* _What to produce_:
Verbatim reproduction of the entries is required; images must be omitted.

* _Supplied material_:
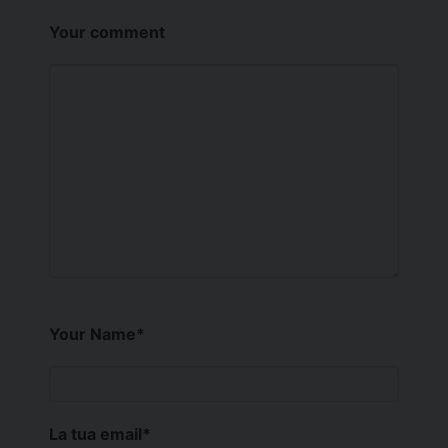
Your comment
Your Name
*
La tua email
*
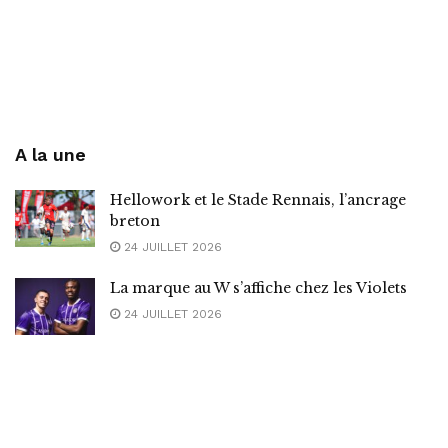
A la une
Hellowork et le Stade Rennais, l’ancrage
breton
24 JUILLET 2026
La marque au W s’affiche chez les Violets
24 JUILLET 2026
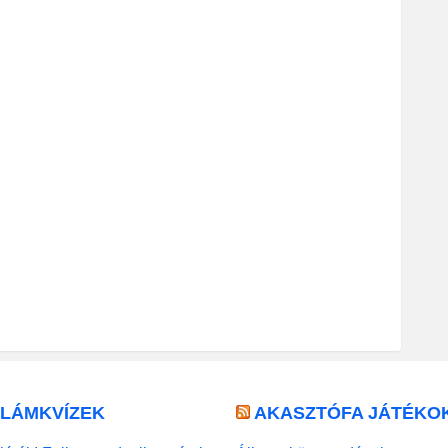
LLÁMKVÍZEK
AKASZTÓFA JÁTÉKO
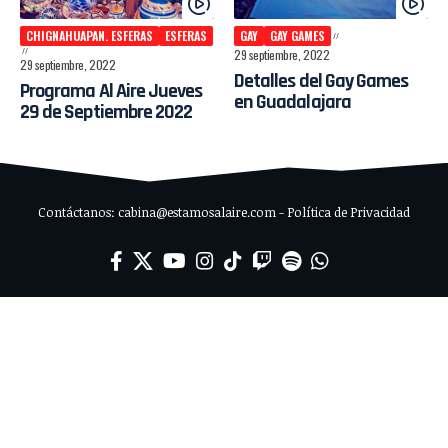
CHIGNAHUAPAN. ESFERAS
ESFERAS
GAY
GAY GAMES
29 septiembre, 2022
29 septiembre, 2022
Detalles del Gay Games
Programa Al Aire Jueves
en Guadalajara
29 de Septiembre 2022
Contáctanos: cabina@estamosalaire.com - Política de Privacidad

* _Response box_:
Your comment
Your Name
*
La tua email
*
A la une
Hellowork et le Stade Rennais, l’ancrage
breton
24 JUILLET 2026
La marque au W s’affiche chez les Violets
24 JUILLET 2026
LLÁMKVÍZEK
AKASZTÓFA JÁTÉKO
CHIGNAHUAPAN. ESFERAS
ESFERAS
GAY
GAY GAMES
29 septiembre, 2022
29 septiembre, 2022
Detalles del Gay Games
Programa Al Aire Jueves
en Guadalajara
29 de Septiembre 2022
Contáctanos: cabina@estamosalaire.com - Política de Privacidad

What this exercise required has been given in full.